Crash | Teen Ink

Crash

April 21, 2016
By marca BRONZE, White Heath, Illinois
marca BRONZE, White Heath, Illinois
2 articles 1 photo 0 comments

Favorite Quote:
"Write your name in the wet cement of the universe."


We’re driving. With the stereo on full blast, music floods through me. Elation fills the little Toyota—Hippo, we named it. I can feel my heart matching tempo with the music, thumping to the beat. We sing our hearts out—off key and out of tune—on that little Alabama road. Say what you wanna say. The turns come and my body shifts awkwardly against the door, but we keep singing. My toes wiggle as the warm air from the vents seeps through my thick socks. Two headlights ly close ahead, resembling the twinkling of the summer stars. They whip by us, filling the air with the scent of exhaust. We smile and crack jokes, but mostly, we sing. And let the words fall out.
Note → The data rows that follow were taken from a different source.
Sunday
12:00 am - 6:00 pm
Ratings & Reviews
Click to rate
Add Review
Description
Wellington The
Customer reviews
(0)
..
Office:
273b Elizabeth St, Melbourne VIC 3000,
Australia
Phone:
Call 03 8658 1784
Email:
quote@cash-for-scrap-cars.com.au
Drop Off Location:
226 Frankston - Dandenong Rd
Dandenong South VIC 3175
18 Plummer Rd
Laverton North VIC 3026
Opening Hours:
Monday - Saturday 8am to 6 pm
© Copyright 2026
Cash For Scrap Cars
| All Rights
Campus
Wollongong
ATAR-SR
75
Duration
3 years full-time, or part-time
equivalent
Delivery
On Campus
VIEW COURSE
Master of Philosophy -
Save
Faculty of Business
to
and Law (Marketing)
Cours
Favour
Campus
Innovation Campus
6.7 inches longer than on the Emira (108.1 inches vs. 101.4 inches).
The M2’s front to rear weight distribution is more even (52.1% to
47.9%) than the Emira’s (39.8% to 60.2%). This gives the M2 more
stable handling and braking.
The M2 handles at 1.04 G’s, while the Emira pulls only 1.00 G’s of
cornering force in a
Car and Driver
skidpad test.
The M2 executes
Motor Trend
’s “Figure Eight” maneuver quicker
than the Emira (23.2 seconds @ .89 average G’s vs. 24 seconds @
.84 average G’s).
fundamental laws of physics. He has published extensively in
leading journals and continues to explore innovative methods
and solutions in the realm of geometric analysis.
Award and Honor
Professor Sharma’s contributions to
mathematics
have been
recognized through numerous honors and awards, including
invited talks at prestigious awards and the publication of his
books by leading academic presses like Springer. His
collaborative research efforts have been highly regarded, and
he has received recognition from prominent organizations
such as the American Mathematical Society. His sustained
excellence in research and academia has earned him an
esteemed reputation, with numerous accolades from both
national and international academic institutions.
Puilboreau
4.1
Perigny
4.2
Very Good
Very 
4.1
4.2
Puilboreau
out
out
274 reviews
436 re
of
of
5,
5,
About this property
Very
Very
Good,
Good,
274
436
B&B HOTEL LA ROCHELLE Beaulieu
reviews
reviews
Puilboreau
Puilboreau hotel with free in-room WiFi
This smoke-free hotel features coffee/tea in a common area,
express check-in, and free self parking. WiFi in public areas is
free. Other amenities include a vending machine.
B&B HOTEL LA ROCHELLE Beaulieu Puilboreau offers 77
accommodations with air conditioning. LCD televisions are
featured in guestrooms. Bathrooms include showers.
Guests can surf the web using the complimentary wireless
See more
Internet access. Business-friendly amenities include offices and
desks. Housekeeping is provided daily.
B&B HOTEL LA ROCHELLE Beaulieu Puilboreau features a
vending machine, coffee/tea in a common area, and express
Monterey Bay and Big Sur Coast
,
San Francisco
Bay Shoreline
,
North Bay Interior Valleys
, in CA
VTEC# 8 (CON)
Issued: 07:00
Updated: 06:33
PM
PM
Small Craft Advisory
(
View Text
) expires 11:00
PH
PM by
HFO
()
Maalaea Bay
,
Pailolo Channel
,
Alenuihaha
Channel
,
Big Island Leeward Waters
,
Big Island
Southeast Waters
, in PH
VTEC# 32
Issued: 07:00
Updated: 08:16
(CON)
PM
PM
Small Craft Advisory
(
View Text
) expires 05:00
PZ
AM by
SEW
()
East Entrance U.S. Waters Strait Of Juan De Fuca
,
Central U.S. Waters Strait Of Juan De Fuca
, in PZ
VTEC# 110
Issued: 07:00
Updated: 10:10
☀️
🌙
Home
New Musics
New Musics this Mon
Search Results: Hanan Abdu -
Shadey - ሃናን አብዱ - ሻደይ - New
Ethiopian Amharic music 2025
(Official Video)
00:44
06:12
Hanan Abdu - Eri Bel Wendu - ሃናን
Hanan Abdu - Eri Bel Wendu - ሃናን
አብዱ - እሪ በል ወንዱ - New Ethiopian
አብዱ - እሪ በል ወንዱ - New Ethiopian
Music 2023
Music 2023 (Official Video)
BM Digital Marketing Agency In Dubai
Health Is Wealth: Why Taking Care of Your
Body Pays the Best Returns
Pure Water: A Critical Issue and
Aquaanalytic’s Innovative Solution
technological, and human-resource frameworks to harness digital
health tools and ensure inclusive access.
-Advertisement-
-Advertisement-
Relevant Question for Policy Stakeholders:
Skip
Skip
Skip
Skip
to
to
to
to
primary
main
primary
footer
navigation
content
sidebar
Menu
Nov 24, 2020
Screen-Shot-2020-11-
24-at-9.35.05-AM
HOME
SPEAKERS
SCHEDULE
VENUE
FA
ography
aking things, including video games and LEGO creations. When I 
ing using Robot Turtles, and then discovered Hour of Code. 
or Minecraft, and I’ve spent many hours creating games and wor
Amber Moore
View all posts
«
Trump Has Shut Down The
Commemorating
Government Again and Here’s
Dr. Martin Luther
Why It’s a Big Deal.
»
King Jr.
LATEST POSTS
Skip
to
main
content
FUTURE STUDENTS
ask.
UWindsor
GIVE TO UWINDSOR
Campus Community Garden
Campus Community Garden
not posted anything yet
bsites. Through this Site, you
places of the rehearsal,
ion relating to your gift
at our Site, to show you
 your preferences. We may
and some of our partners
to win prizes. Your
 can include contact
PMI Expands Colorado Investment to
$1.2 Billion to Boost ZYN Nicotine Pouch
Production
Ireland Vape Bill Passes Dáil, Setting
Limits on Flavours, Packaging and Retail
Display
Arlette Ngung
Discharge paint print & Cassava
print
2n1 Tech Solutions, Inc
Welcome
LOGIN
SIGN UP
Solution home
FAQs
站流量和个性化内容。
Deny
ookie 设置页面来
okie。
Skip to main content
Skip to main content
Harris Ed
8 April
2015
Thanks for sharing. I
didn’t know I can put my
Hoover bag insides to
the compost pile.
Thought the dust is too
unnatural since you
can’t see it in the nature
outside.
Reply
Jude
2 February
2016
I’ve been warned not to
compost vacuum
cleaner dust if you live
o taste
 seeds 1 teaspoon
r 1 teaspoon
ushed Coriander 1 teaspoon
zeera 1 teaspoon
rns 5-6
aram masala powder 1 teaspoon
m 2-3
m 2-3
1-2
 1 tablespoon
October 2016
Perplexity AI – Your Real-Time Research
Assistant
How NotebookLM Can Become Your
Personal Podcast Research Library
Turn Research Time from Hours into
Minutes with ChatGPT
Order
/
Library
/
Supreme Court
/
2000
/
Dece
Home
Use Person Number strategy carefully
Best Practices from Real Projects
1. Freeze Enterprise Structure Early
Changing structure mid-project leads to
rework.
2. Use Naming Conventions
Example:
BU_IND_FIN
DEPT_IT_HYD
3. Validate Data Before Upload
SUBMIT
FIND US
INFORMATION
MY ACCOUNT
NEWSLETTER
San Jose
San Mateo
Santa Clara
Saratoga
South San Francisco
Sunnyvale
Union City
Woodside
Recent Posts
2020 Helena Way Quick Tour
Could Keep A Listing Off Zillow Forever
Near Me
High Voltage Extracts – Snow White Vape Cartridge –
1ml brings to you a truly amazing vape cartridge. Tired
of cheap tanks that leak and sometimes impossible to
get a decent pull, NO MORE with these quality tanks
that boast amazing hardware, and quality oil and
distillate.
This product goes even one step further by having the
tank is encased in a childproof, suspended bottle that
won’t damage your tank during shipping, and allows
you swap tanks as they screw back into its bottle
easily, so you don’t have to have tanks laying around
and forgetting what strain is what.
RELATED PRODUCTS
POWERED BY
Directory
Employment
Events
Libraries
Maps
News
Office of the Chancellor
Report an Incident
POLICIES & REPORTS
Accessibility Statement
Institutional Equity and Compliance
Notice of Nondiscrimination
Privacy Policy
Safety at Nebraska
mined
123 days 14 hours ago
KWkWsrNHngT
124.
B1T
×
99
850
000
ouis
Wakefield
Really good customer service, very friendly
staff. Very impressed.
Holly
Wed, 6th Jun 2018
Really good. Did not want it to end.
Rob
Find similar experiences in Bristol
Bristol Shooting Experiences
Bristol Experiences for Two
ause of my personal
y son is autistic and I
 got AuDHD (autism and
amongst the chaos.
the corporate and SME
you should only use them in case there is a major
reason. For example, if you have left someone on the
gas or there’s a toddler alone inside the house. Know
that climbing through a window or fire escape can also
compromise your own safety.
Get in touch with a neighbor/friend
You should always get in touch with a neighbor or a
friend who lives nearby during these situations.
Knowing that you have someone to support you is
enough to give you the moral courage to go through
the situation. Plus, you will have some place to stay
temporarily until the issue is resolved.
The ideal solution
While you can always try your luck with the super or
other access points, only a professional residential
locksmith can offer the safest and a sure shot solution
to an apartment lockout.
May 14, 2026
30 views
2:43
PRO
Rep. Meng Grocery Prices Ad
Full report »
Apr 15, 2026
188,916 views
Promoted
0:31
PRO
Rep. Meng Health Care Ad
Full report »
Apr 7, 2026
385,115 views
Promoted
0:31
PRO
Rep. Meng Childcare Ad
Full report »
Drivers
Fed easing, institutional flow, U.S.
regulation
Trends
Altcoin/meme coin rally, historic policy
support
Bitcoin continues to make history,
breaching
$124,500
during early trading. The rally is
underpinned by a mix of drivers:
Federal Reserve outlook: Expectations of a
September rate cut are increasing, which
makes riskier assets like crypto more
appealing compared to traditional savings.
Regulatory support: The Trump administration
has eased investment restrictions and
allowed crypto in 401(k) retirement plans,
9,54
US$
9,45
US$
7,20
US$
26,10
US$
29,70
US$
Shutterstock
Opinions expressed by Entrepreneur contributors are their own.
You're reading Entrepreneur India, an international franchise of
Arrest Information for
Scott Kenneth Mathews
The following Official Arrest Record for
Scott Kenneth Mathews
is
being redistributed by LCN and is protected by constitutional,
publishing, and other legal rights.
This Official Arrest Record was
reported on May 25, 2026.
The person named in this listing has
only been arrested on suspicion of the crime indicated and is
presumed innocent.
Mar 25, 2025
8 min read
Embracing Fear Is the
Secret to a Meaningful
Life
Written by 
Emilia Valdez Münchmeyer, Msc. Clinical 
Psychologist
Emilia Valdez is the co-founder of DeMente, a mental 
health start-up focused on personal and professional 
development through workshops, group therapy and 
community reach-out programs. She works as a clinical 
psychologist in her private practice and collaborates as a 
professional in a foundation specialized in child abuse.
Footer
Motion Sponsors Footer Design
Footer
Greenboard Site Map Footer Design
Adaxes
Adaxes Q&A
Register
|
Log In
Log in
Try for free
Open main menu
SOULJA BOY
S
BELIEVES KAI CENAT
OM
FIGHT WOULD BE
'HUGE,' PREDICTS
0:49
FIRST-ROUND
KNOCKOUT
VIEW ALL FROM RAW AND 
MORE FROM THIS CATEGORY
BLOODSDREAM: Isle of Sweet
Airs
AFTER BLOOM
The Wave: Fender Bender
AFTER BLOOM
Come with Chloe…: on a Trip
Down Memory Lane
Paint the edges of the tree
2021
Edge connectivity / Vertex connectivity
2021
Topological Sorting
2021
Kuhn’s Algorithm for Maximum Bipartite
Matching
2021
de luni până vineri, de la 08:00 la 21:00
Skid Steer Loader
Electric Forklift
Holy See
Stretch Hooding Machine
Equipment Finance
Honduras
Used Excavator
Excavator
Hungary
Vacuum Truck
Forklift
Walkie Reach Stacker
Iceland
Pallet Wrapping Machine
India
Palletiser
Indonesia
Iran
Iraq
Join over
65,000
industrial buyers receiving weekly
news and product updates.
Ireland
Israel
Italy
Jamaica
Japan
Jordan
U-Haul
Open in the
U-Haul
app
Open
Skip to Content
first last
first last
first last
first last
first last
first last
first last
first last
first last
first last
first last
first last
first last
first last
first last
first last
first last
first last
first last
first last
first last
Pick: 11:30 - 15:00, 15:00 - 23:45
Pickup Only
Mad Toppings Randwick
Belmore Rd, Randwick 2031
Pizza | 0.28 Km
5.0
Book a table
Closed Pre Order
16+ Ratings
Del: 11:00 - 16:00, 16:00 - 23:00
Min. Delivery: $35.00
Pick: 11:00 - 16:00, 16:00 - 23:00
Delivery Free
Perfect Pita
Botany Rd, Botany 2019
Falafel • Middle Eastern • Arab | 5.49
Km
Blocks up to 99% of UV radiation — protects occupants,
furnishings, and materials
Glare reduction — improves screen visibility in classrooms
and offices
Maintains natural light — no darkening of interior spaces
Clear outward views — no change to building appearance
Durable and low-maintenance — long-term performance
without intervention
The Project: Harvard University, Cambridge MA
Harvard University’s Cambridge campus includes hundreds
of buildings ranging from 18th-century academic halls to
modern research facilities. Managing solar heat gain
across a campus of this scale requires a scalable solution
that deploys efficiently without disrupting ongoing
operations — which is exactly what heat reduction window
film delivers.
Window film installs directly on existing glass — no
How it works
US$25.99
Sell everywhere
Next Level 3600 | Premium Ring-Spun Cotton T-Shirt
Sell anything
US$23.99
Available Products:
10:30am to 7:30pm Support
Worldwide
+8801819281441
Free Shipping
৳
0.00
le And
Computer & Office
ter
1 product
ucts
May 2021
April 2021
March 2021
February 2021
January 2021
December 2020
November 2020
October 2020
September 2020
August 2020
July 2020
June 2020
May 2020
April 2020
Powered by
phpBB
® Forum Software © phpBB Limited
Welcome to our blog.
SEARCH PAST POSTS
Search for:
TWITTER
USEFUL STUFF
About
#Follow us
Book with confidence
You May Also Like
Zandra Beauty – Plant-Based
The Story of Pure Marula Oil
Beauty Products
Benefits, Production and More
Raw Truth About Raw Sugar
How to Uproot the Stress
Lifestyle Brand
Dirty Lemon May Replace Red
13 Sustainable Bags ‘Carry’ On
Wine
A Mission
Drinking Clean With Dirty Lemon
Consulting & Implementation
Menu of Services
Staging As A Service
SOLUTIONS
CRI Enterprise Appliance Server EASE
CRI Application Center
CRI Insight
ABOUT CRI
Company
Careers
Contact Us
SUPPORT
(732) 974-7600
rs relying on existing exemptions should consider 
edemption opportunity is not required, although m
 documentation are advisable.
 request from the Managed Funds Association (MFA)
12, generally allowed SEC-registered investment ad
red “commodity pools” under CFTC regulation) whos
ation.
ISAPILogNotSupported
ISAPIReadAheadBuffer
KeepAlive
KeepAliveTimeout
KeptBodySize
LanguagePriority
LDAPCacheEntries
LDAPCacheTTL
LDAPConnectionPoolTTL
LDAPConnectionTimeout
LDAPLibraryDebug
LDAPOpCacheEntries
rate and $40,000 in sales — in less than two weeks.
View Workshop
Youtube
I look at my sister: short blonde curls that cascade softly around her face, deep brown eyes that smile with warmth, and a tiny dimple that punctuates her cheek in just the right place. She belts a high note and we laugh. Honestly, I wanna see you be brave. She laughs that contagious giggle she’s always had, the one that makes everyone around her at a loss for words, and I snort my awkward laugh loud and clear. That throws us far deeper into our already-growing fit of giggles.
We never even saw it. The truck. We never saw it coming.
The world has stopped, but the radio refuses to believe this and continues to blast Sara Bareilles’ voice through the car. I hear a yelp over the sea of music and turn toward the driver's side. My sister—my perfect sister—has a pole straight through her shoulder—in one end out the other. She screams and frantically tries to find my hand to grab onto, using her uninjured arm to search. She reaches through a break in the clutter. The car must have rolled badly because there is a sheet of metal in between the front two seats, as if the sky punched through the roof. Her fingers find mine. I take a deep breath, squeeze her hand, and try to calm down. The windshield in front of us looks like a spiderweb, but is amazingly still intact. I reach my free hand out to touch it and my fingertips graze the cracked glass. Little needles tear at my calloused fingerprint.
I try to wriggle around to face my door, but when I shift, pain pierces my right calf. I look down and try not to gag. I hear a small whimper escape my lips over the roaring music. My lower calf is badly broken, twisting my sock-covered foot at a very strange angle. It must have broken under the weight of the glove box, which I now realize has separated from the rest of the dashboard and landed on my leg. I see my sister hyperventilating on the other side. “Are you alright?” she says through the panic.
Of course I’m not alright, but I’m not about to tell her that. “I’m okay, just a little break, that’s all. Er-is your arm okay?” Obviously it wasn’t, but what else could I say? “Sorry about the pole sticking out of your shoulder”?
“No, but I can take it. Can you find a way out?” I can hear the sadness in her tone. Her breathing is becoming harsher by the second.
”I think so,” I say with uncertainty, “I need to let go of your hand for a minute, okay?” I hate to let go, but I can’t get my leg free without both hands.
“Okay,” she says through the debris. She squeezes my hand once, and I see a tear fall down her rosy cheek. I let go and reach forward to where the glove box is crushing my right foot. I put one hand on the bottom edge while my other hand grasps the handle. Struggling against the weight of granola bars and insurance papers, I pull. Nothing. I pull again. Still nothing. I lean forward to get more leverage, grinding my teeth together, and lift the box, but then it drops back down, hard. I let out a cry. The pain in my leg is unbearable. I look toward my sister, but my vision is blurred with pain, and her curls—drooping, blood-covered blonde ringlets—have fallen over her face.
I reach my hand through the wreckage and feel around for her fingers. When I can’t find them, I say, “Sis, give me your hand.” She says nothing. “Sis?” I say, starting to panic. Nothing, not even a whimper. All that’s left is our favorite song—the one we always sang aloud on these warm summer nights—playing too loud.
Everybody’s been stared down by the enemy.
Fallen for the fear and done some disappearing,
Bow down to the mighty.
Don’t run, just stop holding your tongue.
I sit there while the music plays for awhile, not wanting to accept what has happened.
I wanna see you be brav--
The music stops. The world goes still, and I weep.